Department of Treasury FY 2026 Budget and Reconciliation Bill Highlights
Published: July 10, 2025
Federal Market AnalysisBudgetInformation TechnologyPolicy and LegislationTREAS
Treasury requests $12.4B in discretionary funding for FY 2026, a $3.6B decrease from the FY 2025 level. The enacted One Big Beautiful Bill Act also contains some provisions for the department.
The Department of Treasury requests $12.4B in FY 2026 discretionary funding, a budget figure which includes Treasury Executive Office of Asset Forfeiture (TEOAF) Permanent Rescissions and Debt Restructuring Recissions. The total represents a 29% decrease from the department’s $16.0B enacted FY 2025 level.
The decrease is primarily driven by reduced funding at the IRS, though many of Treasury’s bureaus and division are also facing cuts in FY 2026. A breakdown of Treasury’s FY 2026 budget is below:
Source: FY 2026 Treasury Budget
Those organizations included in the “Other” category include the Alcohol and Tobacco Tax and Trade Bureau (TTB), Office of the Inspector General, Treasury Inspector General for Tax Administration (TIGTA), and Department-wide Systems and Capital Investments program.
Key Elements of the FY 2026 Treasury Budget
- Requests $9.8B at the IRS, a $2.5B decrease from FY 2025, driven by implementing efficient processes and limiting contract spending to mission critical needs.
- Includes $3.6B in Taxpayer Services (+31% over FY 2025), $3.6B in Enforcement (-34% from FY 2025), and $2.6B in Technology and Operations Support (-37% from FY 2025).
- Rescinds $16.5B in unobligated balances from the Inflation Reduction Act.

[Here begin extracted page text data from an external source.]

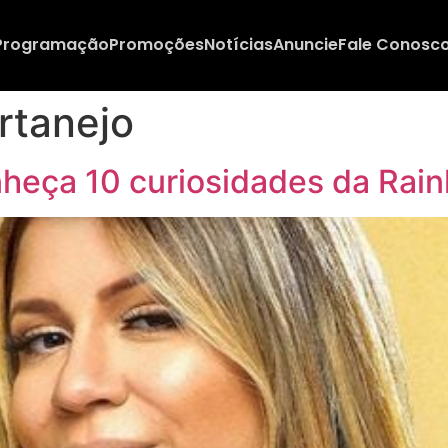
Programação
Promoções
Notícias
Anuncie
Fale Conosc
rtanejo
heça 10 curiosidades da Rain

- Requests $292M for Departmental Offices, including a $28M increase in U.S. National and Economic Security and International Finance and Investment priorities, and $5M for Trade and Tariff Policy Development.
- Provides the Treasury Inspector General for Tax Administration (TIGTA) $138M, a reduction of $7M from FY 2025. Budget documents emphasize that reductions will inhibit TIGTA’s ability to modernize its IT infrastructure and postpones the organization’s data analytics upgrade.

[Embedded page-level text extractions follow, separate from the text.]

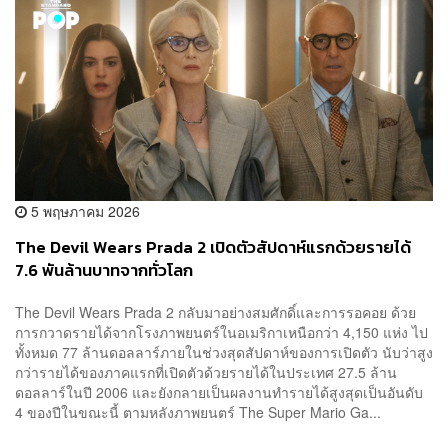
5 พฤษภาคม 2026
The Devil Wears Prada 2 เปิดตัวสัปดาห์แรกด้วยรายได้
7.6 พันล้านบาทจากทั่วโลก
The Devil Wears Prada 2 กลับมาอย่างสมศักดิ์และการรอคอย ด้วย
การกวาดรายได้จากโรงภาพยนตร์ในอเมริกาเหนือกว่า 4,150 แห่ง ไป
ทั้งหมด 77 ล้านดอลลาร์ภายในช่วงสุดสัปดาห์ของการเปิดตัว นับว่าสูง
กว่ารายได้ของภาคแรกที่เปิดตัวด้วยรายได้ในประเทศ 27.5 ล้าน
ดอลลาร์ในปี 2006 และยังกลายเป็นผลงานทำรายได้สูงสุดเป็นอันดับ
4 ของปีในขณะนี้ ตามหลังภาพยนตร์ The Super Mario Ga...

Key IT Elements of the FY 2026 Treasury Budget
- Requests $59M for the Cybersecurity Enhancement Account (CEA), including $8M for security logging, $8M for other cyber priorities, $6M for zero trust architecture implementation, and an additional $229K for cloud enterprise investments.

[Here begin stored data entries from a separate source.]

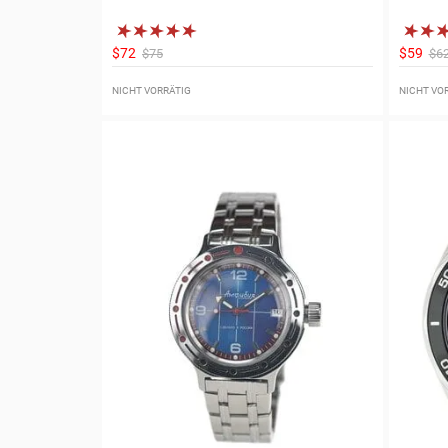
$72
$59
$75
$6
NICHT VORRÄTIG
NICHT VO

- Provides an additional $316M for the Treasury Franchise Fund to centralize IT commodity applications and services such as Salesforce and ServiceNow licenses, cloud adoption and credential services.
- Prioritizes the Bureau of Fiscal Service capabilities to phase out paper check disbursements to electronic options and supports the establishment of a fraud prevention and financial integration function on a single platform with an additional $49M.
- Requests $7M to continue replacing legacy systems at Alcohol and Tobacco Tax and Trade Bureau (TTB) with an online experience for all transactions on the new myTTB platform.
- Provides an additional $11M to the Office of Terrorism and Financial Intelligence, and includes funding to support data governance, infrastructure and capabilities for integration with other IC efforts and systems.
IRS Budget Outlook on Information Technology
Facing a budget decrease of 20% in FY 2026, the IRS is looking to streamline operations and better align the organization with new priorities. To do so, budget documents describe the IRS conducting thorough reviews of contracts, cloud migration, licensing fees and subscriptions, IT spending and travel. IT contract spending, according to budget documents, will limit contract spending to mission critical needs and instead emphasize optimizing resource allocation and reducing costs.
IT modernization efforts for the forthcoming fiscal year will focus on expanding automation, bolstering data integration, and improving system interoperability to improve taxpayer services and internal operations.
Treasury Funding Provisions in the One Big Beautiful Bill
Last week, H.R. 1, the One Big Beautiful Bill Act (OBBA) was enacted with for Treasury located in Title VII of the bill. The legislation contains several provisions for Treasury including changes and extensions to the tax code and provides the department with $410M to carry out those amendments.
However, the bill also provides $15M for Treasury to assemble a report to Congress on an alternative to the IRS’ Direct File program. Though the current Direct File Program seems to be on the chopping block, Congress is seeking avenues to provide a free tax filing alternative. According to the OBBA, Treasury must explore the cost and feasibility of solutions such as public-private partnerships, as well as assess taxpayer opinions and preferences on a government-run or private-sector free tax filing service. Contractors should pay attention to the development of the report as it may result in an opportunity down the line depending on its findings.